Cette vision est de plus en plus partagée, sous une forme édulcorée, par les Européens. Le 13 février dernier, inquiets de la fuite du savoir-faire technologique européen, les ministres français, allemands et italiens de l’Économie ont écrit à la Commission européenne pour lui demander de repenser les règles de l’investissement étranger dans l’Union. Alors qu’un nombre croissant d’investisseurs non européens rachètent des entreprises européennes de hautes technologies au service de leurs objectifs stratégiques, les investisseurs européens se heurtent souvent à des barrières lorsqu’ils veulent investir dans d’autres pays, se sont plaints les trois ministres dans leur lettre à la Commission de Bruxelles. Nombreux sont ceux qui y ont vu la Chine comme cible, en particulier en Allemagne où les niveaux de contrôle des investissements directs étrangers chinois sont jugés insuffisants. A l’automne dernier, le gouvernement allemand avait bloqué l’acquisition d’Aixtron, une entreprise spécialisée dans les semi-conducteurs, par un groupe chinois.

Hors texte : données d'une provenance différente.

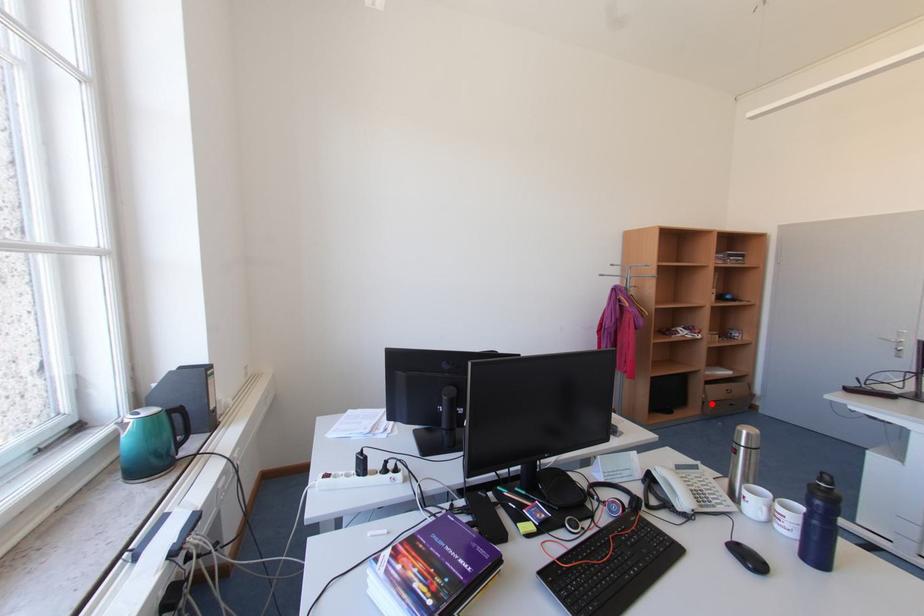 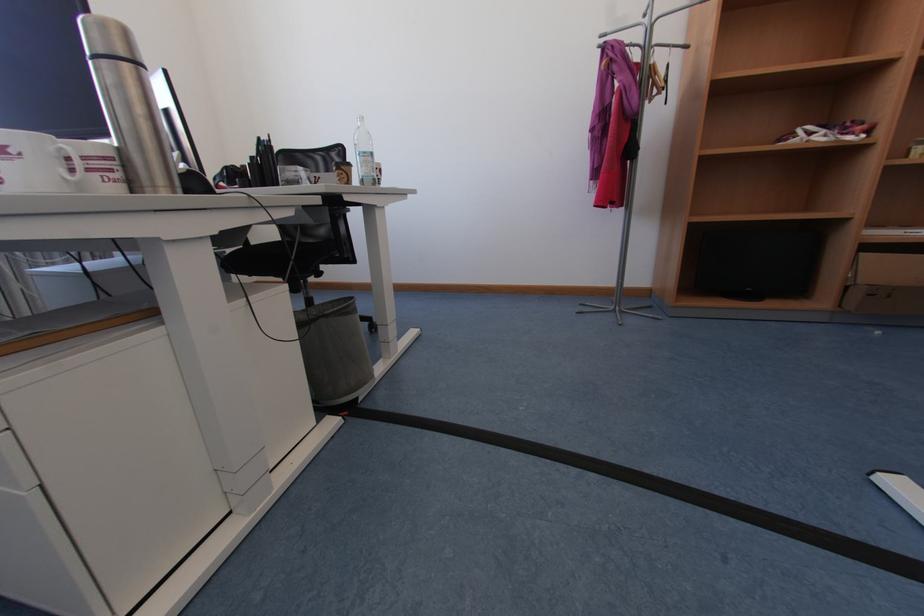 Find the pixel in the second image that matches the highlighted location in the first image.

(855, 289) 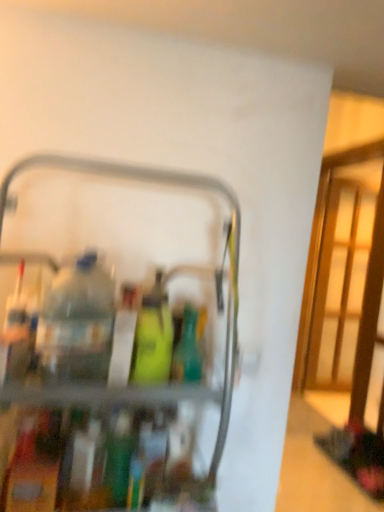 Question: Is green matte bottle at center, placed as the 2th bottle when sorted from top to bottom, thinner than green matte bottle at center, which ranks as the 3th bottle in top-to-bottom order?

Choices:
 (A) yes
 (B) no

Answer: (B)

Question: Can you confirm if green matte bottle at center, positioned as the 2th bottle in bottom-to-top order, is positioned to the left of green matte bottle at center, arranged as the 1th bottle when ordered from the bottom?

Choices:
 (A) yes
 (B) no

Answer: (B)

Question: Considering the relative sizes of green matte bottle at center, positioned as the 2th bottle in bottom-to-top order, and green matte bottle at center, arranged as the 1th bottle when ordered from the bottom, in the image provided, is green matte bottle at center, positioned as the 2th bottle in bottom-to-top order, shorter than green matte bottle at center, arranged as the 1th bottle when ordered from the bottom,?

Choices:
 (A) no
 (B) yes

Answer: (B)

Question: Is green matte bottle at center, positioned as the 2th bottle in bottom-to-top order, not close to green matte bottle at center, arranged as the 1th bottle when ordered from the bottom?

Choices:
 (A) yes
 (B) no

Answer: (B)

Question: Is green matte bottle at center, positioned as the 2th bottle in bottom-to-top order, taller than green matte bottle at center, which ranks as the 3th bottle in top-to-bottom order?

Choices:
 (A) no
 (B) yes

Answer: (A)

Question: Considering the positions of green matte bottle at center, arranged as the third bottle when ordered from the bottom, and metallic gray cart at center in the image, is green matte bottle at center, arranged as the third bottle when ordered from the bottom, wider or thinner than metallic gray cart at center?

Choices:
 (A) wide
 (B) thin

Answer: (B)

Question: From the image's perspective, relative to metallic gray cart at center, is green matte bottle at center, which is the 1th bottle in top-to-bottom order, above or below?

Choices:
 (A) below
 (B) above

Answer: (B)

Question: Considering the positions of point (140, 318) and point (23, 161), is point (140, 318) closer or farther from the camera than point (23, 161)?

Choices:
 (A) farther
 (B) closer

Answer: (B)

Question: From a real-world perspective, is green matte bottle at center, arranged as the third bottle when ordered from the bottom, above or below metallic gray cart at center?

Choices:
 (A) below
 (B) above

Answer: (B)

Question: Does point (198, 380) appear closer or farther from the camera than point (28, 167)?

Choices:
 (A) closer
 (B) farther

Answer: (A)

Question: From the image's perspective, is green matte bottle at center, placed as the 2th bottle when sorted from top to bottom, located above or below metallic gray cart at center?

Choices:
 (A) above
 (B) below

Answer: (A)

Question: Considering the positions of green matte bottle at center, positioned as the 2th bottle in bottom-to-top order, and metallic gray cart at center in the image, is green matte bottle at center, positioned as the 2th bottle in bottom-to-top order, wider or thinner than metallic gray cart at center?

Choices:
 (A) wide
 (B) thin

Answer: (B)

Question: Based on their sizes in the image, would you say green matte bottle at center, positioned as the 2th bottle in bottom-to-top order, is bigger or smaller than metallic gray cart at center?

Choices:
 (A) big
 (B) small

Answer: (B)

Question: From the image's perspective, is green matte bottle at center, arranged as the 1th bottle when ordered from the bottom, located above or below green matte bottle at center, placed as the 2th bottle when sorted from top to bottom?

Choices:
 (A) below
 (B) above

Answer: (A)

Question: Is green matte bottle at center, arranged as the 1th bottle when ordered from the bottom, inside the boundaries of green matte bottle at center, placed as the 2th bottle when sorted from top to bottom, or outside?

Choices:
 (A) inside
 (B) outside

Answer: (B) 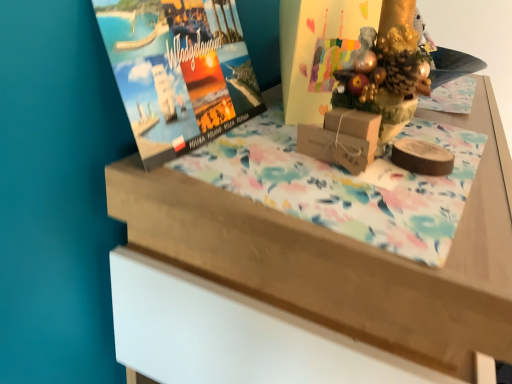 Question: From the image's perspective, is brown cardboard box at center beneath matte paper magazine at upper left?

Choices:
 (A) no
 (B) yes

Answer: (B)

Question: Is brown cardboard box at center with matte paper magazine at upper left?

Choices:
 (A) yes
 (B) no

Answer: (B)

Question: Could you tell me if brown cardboard box at center is turned towards matte paper magazine at upper left?

Choices:
 (A) no
 (B) yes

Answer: (A)

Question: From the image's perspective, does brown cardboard box at center appear higher than matte paper magazine at upper left?

Choices:
 (A) no
 (B) yes

Answer: (A)

Question: Is the depth of brown cardboard box at center greater than that of matte paper magazine at upper left?

Choices:
 (A) yes
 (B) no

Answer: (A)

Question: Is brown cardboard box at center taller or shorter than matte paper magazine at upper left?

Choices:
 (A) tall
 (B) short

Answer: (B)

Question: From a real-world perspective, is brown cardboard box at center positioned above or below matte paper magazine at upper left?

Choices:
 (A) below
 (B) above

Answer: (A)

Question: From the image's perspective, is brown cardboard box at center located above or below matte paper magazine at upper left?

Choices:
 (A) above
 (B) below

Answer: (B)

Question: In the image, is brown cardboard box at center positioned in front of or behind matte paper magazine at upper left?

Choices:
 (A) front
 (B) behind

Answer: (B)

Question: In the image, is wooden table at upper center on the left side or the right side of matte paper magazine at upper left?

Choices:
 (A) left
 (B) right

Answer: (B)

Question: Choose the correct answer: Is wooden table at upper center inside matte paper magazine at upper left or outside it?

Choices:
 (A) outside
 (B) inside

Answer: (A)

Question: Based on their sizes in the image, would you say wooden table at upper center is bigger or smaller than matte paper magazine at upper left?

Choices:
 (A) big
 (B) small

Answer: (A)

Question: Is point (178, 230) closer or farther from the camera than point (139, 134)?

Choices:
 (A) farther
 (B) closer

Answer: (B)

Question: Looking at their shapes, would you say wooden table at upper center is wider or thinner than matte cardboard book cover at center?

Choices:
 (A) wide
 (B) thin

Answer: (A)

Question: Is wooden table at upper center in front of or behind matte cardboard book cover at center in the image?

Choices:
 (A) behind
 (B) front

Answer: (B) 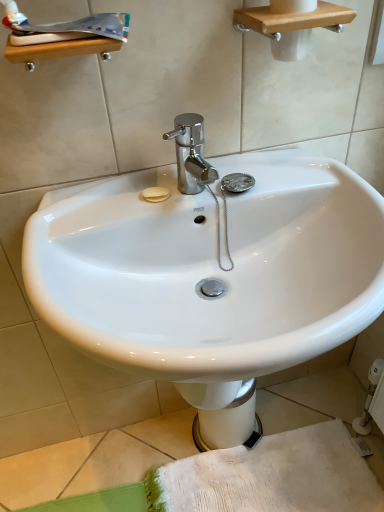 The height and width of the screenshot is (512, 384). I want to click on vacant space underneath white glossy sink at center (from a real-world perspective), so click(x=240, y=475). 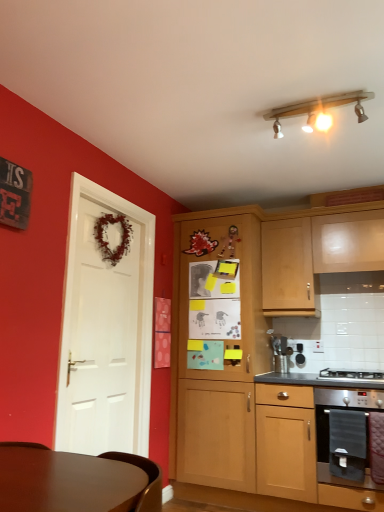 Question: Considering the relative sizes of stainless steel oven at lower right, which is the second cabinetry in left-to-right order, and wooden track light at upper center in the image provided, is stainless steel oven at lower right, which is the second cabinetry in left-to-right order, thinner than wooden track light at upper center?

Choices:
 (A) yes
 (B) no

Answer: (B)

Question: Is stainless steel oven at lower right, arranged as the second cabinetry when viewed from the right, turned away from wooden track light at upper center?

Choices:
 (A) yes
 (B) no

Answer: (B)

Question: Is stainless steel oven at lower right, which is the second cabinetry in left-to-right order, shorter than wooden track light at upper center?

Choices:
 (A) yes
 (B) no

Answer: (B)

Question: Is stainless steel oven at lower right, which is the second cabinetry in left-to-right order, wider than wooden track light at upper center?

Choices:
 (A) no
 (B) yes

Answer: (B)

Question: Considering the relative positions of stainless steel oven at lower right, arranged as the second cabinetry when viewed from the right, and wooden track light at upper center in the image provided, is stainless steel oven at lower right, arranged as the second cabinetry when viewed from the right, to the left of wooden track light at upper center from the viewer's perspective?

Choices:
 (A) no
 (B) yes

Answer: (A)

Question: From a real-world perspective, is stainless steel oven at lower right, arranged as the second cabinetry when viewed from the right, below wooden track light at upper center?

Choices:
 (A) yes
 (B) no

Answer: (A)

Question: Is white matte door at left surrounded by stainless steel oven at lower right, arranged as the second cabinetry when viewed from the right?

Choices:
 (A) yes
 (B) no

Answer: (B)

Question: Is stainless steel oven at lower right, arranged as the second cabinetry when viewed from the right, facing away from white matte door at left?

Choices:
 (A) no
 (B) yes

Answer: (A)

Question: Does stainless steel oven at lower right, arranged as the second cabinetry when viewed from the right, have a larger size compared to white matte door at left?

Choices:
 (A) no
 (B) yes

Answer: (B)

Question: Is stainless steel oven at lower right, arranged as the second cabinetry when viewed from the right, thinner than white matte door at left?

Choices:
 (A) no
 (B) yes

Answer: (A)

Question: Does stainless steel oven at lower right, which is the second cabinetry in left-to-right order, come in front of white matte door at left?

Choices:
 (A) no
 (B) yes

Answer: (A)

Question: Is the depth of stainless steel oven at lower right, which is the second cabinetry in left-to-right order, greater than that of white matte door at left?

Choices:
 (A) yes
 (B) no

Answer: (A)

Question: Considering the relative sizes of wooden cabinet at center, the 1th cabinetry viewed from the left, and stainless steel oven at lower right, arranged as the second cabinetry when viewed from the right, in the image provided, is wooden cabinet at center, the 1th cabinetry viewed from the left, thinner than stainless steel oven at lower right, arranged as the second cabinetry when viewed from the right,?

Choices:
 (A) no
 (B) yes

Answer: (B) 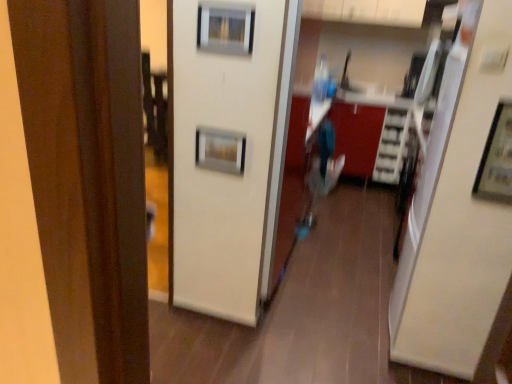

A Pékin, D’aucuns espèraient que la premier rencontre en Xi Jinping et Donald Trump permettrait de résoudre la question commerciale, en sorte que les relations sino-américaines puissent reprendre leur cours normal. Les États-Unis et la Chine sont des rivaux stratégiques, mais ils ont besoin l’un de l’autre sur le plan économique. Pour ce qui est des Européens, ils sont à l’évidence trop occupés par leurs propres élections pour enclencher des discussions de long terme avec les Chinois. Aucun des quatre grands pays de l’Union (Royaume-Uni, Allemagne, France et Italie) n’est en position de le faire. Une fois que les nouveaux dirigeants seront en place en France et en Allemagne, en particulier, ils devront s’entendre pour négocier avec la Chine, dont l’importance ne cesse de croître dans leurs économies. Les Européens devront aussi entamer un dialogue avec l’administration Trump, pour éviter que ne se mette en place un « G2 » sino-américain, qui satisferait particulièrement les autorités chinoises.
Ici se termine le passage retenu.